Another endearing Candy Coated Cannonball track includes “Downriver Song,” a thoughtful, emotive rock track that pays homage to Porter’s family legacy south of Detroit. Shimmering cymbals, heated electric guitars (think Tom Petty and Mike Campbell), vibrant organ, soft bass and placid drums invite listeners along Porter’s father’s early work experiences of delivering papers and working in a foundry.
Porter reflects, “My old man returns now and again/To see what’s changed, what’s in the wind/And I make it back myself, sometimes too/I call ‘em my streets, tried and true.”
“My dad was raised in Woodhaven and Grosse Ile, and I was born in Alpena and grew up there and Marquette. We would come downstate, and my dad would show us the house he grew up in,” he said.
“When I moved downstate and started playing in bands, the first couple bands I was in were Downriver-based. I was running around on those streets, and it dawned on me years later how that came full circle, and then I tied in the whole plight of Detroit industrialism, the rise and fall.”
Porter took “Downriver Song” and the other 10 Candy Coated Cannonball tracks into the studio with co-producer/engineer Doman and Moulton in early 2020. They recorded the project at Willis Sound with engineer Jim Roll, completed additional tracking at The Pharmhouse and The Basement and worked with The Loft’s Tim Patalan to mix it and Sun Room Audio’s Dan Coutant to master it.
“Jim and I have a million friends in common, and I had heard his name for years and years. I’ve played guitar on records that he’s engineered. I wanted to work with him, and we ended up with him at Willis Sound, and we quickly became fast friends,” Porter said.
Candy Coated Cannonball also features stellar collaborations with Evan Mercer (Farfisa organ), Ingrid Racine (trumpet and flugelhorn), Roll (backing vocals) and Kellogg (hand claps).

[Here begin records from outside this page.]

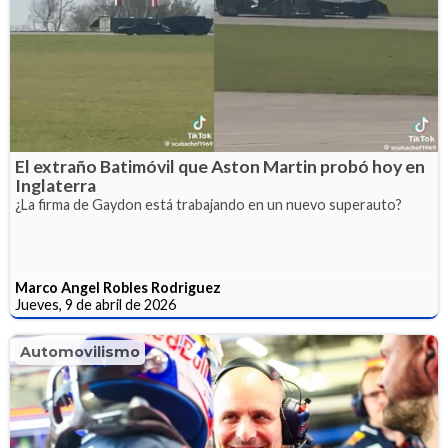
El extraño Batimóvil que Aston Martin probó hoy en
Inglaterra
¿La firma de Gaydon está trabajando en un nuevo superauto?
Marco Angel Robles Rodriguez
Jueves, 9 de abril de 2026
Automovilismo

“Both Evan and Ingrid came through Jim. I asked Jim, ‘Who should we get to play the Farfisa?’ And he’s like, ‘I got your guy.’ The same with Ingrid, and I was like, ‘We need a spaghetti western trumpet,’ and Jim said, ‘I know exactly who to call.’ They both were amazing,” Porter said.
The Future of The Tucos
With the return of live music, Porter and The Tucos are eager to promote and share Candy Coated Cannonball with fans locally and nationally. The trio will play their first live show together in nearly 18 months at The Village Idiot on Aug. 14 in Maumee, Ohio.
“The Village Idiot was the last show we played the night before the entire country locked down, so it makes great sense to start back up there. It’s a small room where people go to listen, but it’s also got that dive bar, music joint feel that we’re comfortable in,” said Porter, who also performs solo acoustic shows.
“We’ll do two sets, material from our entire catalog and a few well-paced, unexpected covers. Sometimes things get a little crazy there, so who knows what else might happen. We do have a couple of new songs in varying states of completeness that will almost certainly be debuted that night.”
After The Village Idiot show, Porter and The Tucos will play Hamtramck’s Outer Limits Lounge on Oct. 22, Lansing’s The Avenue Café on Oct. 23, Knoxville’s Preservation Pub on Nov. 5 and Detroit’s PJ’s Lager House on Dec. 4.
“We’re writing and practicing in The Basement regularly, and that’s been cathartic. We plan to hit the road in 2022, continue to write new material and work toward a new record, though it’s too early to start talking seriously about that. I want to focus on supporting this record for the next year or so,” he said.